-- Records for the task follows --

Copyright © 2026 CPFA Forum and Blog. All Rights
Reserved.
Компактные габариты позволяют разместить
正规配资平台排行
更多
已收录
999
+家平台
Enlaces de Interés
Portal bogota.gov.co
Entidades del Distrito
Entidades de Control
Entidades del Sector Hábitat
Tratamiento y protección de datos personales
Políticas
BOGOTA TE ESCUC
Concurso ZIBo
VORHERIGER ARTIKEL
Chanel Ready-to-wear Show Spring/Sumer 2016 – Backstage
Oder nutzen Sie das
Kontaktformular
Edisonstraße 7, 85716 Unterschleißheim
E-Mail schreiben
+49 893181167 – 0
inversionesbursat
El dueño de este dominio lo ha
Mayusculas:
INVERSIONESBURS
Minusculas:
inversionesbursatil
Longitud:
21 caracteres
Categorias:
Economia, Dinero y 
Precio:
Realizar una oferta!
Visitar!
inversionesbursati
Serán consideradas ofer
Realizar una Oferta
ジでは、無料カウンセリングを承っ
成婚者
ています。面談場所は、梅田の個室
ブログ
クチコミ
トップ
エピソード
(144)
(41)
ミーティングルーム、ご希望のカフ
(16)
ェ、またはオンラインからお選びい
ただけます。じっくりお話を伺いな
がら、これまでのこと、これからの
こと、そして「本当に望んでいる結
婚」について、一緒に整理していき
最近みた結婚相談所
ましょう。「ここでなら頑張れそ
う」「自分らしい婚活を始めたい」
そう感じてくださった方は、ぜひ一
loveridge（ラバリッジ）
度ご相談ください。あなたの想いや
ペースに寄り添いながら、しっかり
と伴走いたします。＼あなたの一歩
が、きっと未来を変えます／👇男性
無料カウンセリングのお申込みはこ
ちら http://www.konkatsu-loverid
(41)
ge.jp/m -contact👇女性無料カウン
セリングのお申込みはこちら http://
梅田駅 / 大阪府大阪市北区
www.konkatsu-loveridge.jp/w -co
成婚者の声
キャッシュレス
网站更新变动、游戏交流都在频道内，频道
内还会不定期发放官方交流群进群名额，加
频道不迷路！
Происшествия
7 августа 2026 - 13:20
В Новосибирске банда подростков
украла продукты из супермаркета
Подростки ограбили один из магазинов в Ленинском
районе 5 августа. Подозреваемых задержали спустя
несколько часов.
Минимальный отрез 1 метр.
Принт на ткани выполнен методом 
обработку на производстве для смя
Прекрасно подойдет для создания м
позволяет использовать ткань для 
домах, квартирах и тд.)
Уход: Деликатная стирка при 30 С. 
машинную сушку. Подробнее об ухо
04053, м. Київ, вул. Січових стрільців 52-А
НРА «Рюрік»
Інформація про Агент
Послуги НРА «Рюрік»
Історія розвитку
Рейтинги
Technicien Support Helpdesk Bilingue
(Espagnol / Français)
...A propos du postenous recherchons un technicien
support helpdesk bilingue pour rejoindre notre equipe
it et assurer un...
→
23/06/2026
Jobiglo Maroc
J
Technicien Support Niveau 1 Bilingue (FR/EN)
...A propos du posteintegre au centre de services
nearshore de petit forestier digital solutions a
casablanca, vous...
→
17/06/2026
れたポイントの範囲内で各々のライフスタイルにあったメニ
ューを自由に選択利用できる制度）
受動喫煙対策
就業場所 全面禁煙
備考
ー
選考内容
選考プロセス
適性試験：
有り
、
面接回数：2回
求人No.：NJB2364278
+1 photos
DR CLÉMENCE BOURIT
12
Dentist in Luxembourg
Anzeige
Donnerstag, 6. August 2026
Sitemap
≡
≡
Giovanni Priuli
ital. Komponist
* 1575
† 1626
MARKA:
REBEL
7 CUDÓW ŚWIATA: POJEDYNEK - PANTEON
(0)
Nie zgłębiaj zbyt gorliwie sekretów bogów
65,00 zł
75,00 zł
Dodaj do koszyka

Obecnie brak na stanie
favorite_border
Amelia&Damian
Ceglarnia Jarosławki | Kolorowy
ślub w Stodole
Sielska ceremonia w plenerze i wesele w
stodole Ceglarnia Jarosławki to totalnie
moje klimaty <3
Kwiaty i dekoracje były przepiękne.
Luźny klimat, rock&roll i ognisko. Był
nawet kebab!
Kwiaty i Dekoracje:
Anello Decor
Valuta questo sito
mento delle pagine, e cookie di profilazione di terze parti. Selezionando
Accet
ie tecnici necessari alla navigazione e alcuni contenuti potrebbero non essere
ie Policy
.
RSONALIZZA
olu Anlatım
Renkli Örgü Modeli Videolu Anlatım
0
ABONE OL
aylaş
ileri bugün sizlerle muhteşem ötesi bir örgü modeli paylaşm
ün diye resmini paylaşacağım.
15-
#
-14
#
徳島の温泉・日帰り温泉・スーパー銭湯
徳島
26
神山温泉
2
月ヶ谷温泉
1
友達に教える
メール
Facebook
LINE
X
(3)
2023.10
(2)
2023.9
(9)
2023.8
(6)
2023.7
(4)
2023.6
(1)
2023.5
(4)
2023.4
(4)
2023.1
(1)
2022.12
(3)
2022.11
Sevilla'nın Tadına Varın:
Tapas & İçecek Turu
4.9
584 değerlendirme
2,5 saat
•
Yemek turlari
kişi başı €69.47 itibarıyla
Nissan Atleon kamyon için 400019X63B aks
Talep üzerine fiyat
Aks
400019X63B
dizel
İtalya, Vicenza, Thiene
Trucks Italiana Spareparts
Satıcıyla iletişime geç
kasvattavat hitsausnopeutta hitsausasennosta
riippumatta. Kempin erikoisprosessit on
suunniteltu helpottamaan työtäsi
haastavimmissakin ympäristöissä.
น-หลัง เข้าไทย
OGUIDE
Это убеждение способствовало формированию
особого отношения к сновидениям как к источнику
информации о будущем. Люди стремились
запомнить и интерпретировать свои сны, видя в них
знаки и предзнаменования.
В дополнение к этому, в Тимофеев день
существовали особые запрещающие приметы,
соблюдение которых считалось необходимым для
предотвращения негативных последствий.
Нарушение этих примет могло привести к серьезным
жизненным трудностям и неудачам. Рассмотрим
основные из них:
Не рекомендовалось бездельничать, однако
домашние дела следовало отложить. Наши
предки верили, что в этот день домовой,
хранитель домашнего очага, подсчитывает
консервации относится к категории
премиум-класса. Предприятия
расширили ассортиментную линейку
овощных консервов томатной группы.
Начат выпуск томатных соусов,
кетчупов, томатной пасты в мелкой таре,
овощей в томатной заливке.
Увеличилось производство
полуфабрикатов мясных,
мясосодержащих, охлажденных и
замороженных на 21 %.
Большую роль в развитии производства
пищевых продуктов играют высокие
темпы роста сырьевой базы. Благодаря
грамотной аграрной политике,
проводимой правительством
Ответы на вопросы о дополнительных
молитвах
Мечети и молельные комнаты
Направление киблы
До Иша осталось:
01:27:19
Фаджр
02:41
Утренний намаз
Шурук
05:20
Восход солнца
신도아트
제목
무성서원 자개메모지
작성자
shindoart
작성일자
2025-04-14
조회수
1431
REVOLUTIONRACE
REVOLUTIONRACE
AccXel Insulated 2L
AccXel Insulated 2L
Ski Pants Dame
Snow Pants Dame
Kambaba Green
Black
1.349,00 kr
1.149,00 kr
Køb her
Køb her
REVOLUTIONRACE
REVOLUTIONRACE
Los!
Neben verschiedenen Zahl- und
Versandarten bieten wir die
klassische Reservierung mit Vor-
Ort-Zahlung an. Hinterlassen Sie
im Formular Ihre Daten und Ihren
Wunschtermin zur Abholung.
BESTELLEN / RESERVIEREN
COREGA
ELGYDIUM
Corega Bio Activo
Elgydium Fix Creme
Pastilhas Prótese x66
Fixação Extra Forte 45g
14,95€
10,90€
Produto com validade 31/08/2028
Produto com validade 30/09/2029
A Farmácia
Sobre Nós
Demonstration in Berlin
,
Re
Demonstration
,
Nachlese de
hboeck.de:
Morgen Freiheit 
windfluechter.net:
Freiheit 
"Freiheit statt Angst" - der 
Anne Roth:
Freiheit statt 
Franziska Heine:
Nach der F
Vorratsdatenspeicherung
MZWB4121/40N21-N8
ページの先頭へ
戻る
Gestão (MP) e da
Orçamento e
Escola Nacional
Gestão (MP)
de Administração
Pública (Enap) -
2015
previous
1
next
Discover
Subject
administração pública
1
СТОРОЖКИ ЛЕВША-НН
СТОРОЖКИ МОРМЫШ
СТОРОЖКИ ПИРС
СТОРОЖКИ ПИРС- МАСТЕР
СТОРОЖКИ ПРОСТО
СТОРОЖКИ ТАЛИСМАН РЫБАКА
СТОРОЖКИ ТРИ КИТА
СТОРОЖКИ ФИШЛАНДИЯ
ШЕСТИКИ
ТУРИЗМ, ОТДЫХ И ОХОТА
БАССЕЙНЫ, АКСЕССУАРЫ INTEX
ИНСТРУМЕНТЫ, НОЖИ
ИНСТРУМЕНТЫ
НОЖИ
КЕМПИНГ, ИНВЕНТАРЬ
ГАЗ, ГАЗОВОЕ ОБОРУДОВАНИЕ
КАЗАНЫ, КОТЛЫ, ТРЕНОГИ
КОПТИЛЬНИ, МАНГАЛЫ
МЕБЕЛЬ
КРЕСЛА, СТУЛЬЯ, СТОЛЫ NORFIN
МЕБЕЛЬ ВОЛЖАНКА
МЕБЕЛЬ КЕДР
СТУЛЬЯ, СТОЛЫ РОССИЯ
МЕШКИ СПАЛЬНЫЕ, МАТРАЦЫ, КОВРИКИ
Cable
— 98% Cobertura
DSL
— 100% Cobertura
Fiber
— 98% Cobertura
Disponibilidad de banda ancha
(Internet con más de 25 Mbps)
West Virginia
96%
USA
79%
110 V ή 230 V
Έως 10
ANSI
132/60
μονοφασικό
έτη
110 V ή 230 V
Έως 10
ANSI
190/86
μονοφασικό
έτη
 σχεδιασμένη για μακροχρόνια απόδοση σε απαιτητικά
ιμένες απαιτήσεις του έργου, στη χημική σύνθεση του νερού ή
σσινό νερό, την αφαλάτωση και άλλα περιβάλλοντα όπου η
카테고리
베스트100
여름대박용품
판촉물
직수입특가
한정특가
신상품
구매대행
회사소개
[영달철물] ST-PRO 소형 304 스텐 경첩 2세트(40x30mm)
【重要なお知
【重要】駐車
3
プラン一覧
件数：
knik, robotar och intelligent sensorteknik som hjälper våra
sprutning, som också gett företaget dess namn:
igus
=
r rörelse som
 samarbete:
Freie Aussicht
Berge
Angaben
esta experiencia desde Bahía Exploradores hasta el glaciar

-- Records for the task concluded --

Working from the data above, extract solely the lines from the one containing "Realizar una oferta!" through the one containing "centre de services", exactly as they appear, both included.

Realizar una oferta!
Visitar!
inversionesbursati
Serán consideradas ofer
Realizar una Oferta
ジでは、無料カウンセリングを承っ
成婚者
ています。面談場所は、梅田の個室
ブログ
クチコミ
トップ
エピソード
(144)
(41)
ミーティングルーム、ご希望のカフ
(16)
ェ、またはオンラインからお選びい
ただけます。じっくりお話を伺いな
がら、これまでのこと、これからの
こと、そして「本当に望んでいる結
婚」について、一緒に整理していき
最近みた結婚相談所
ましょう。「ここでなら頑張れそ
う」「自分らしい婚活を始めたい」
そう感じてくださった方は、ぜひ一
loveridge（ラバリッジ）
度ご相談ください。あなたの想いや
ペースに寄り添いながら、しっかり
と伴走いたします。＼あなたの一歩
が、きっと未来を変えます／👇男性
無料カウンセリングのお申込みはこ
ちら http://www.konkatsu-loverid
(41)
ge.jp/m -contact👇女性無料カウン
セリングのお申込みはこちら http://
梅田駅 / 大阪府大阪市北区
www.konkatsu-loveridge.jp/w -co
成婚者の声
キャッシュレス
网站更新变动、游戏交流都在频道内，频道
内还会不定期发放官方交流群进群名额，加
频道不迷路！
Происшествия
7 августа 2026 - 13:20
В Новосибирске банда подростков
украла продукты из супермаркета
Подростки ограбили один из магазинов в Ленинском
районе 5 августа. Подозреваемых задержали спустя
несколько часов.
Минимальный отрез 1 метр.
Принт на ткани выполнен методом 
обработку на производстве для смя
Прекрасно подойдет для создания м
позволяет использовать ткань для 
домах, квартирах и тд.)
Уход: Деликатная стирка при 30 С. 
машинную сушку. Подробнее об ухо
04053, м. Київ, вул. Січових стрільців 52-А
НРА «Рюрік»
Інформація про Агент
Послуги НРА «Рюрік»
Історія розвитку
Рейтинги
Technicien Support Helpdesk Bilingue
(Espagnol / Français)
...A propos du postenous recherchons un technicien
support helpdesk bilingue pour rejoindre notre equipe
it et assurer un...
→
23/06/2026
Jobiglo Maroc
J
Technicien Support Niveau 1 Bilingue (FR/EN)
...A propos du posteintegre au centre de services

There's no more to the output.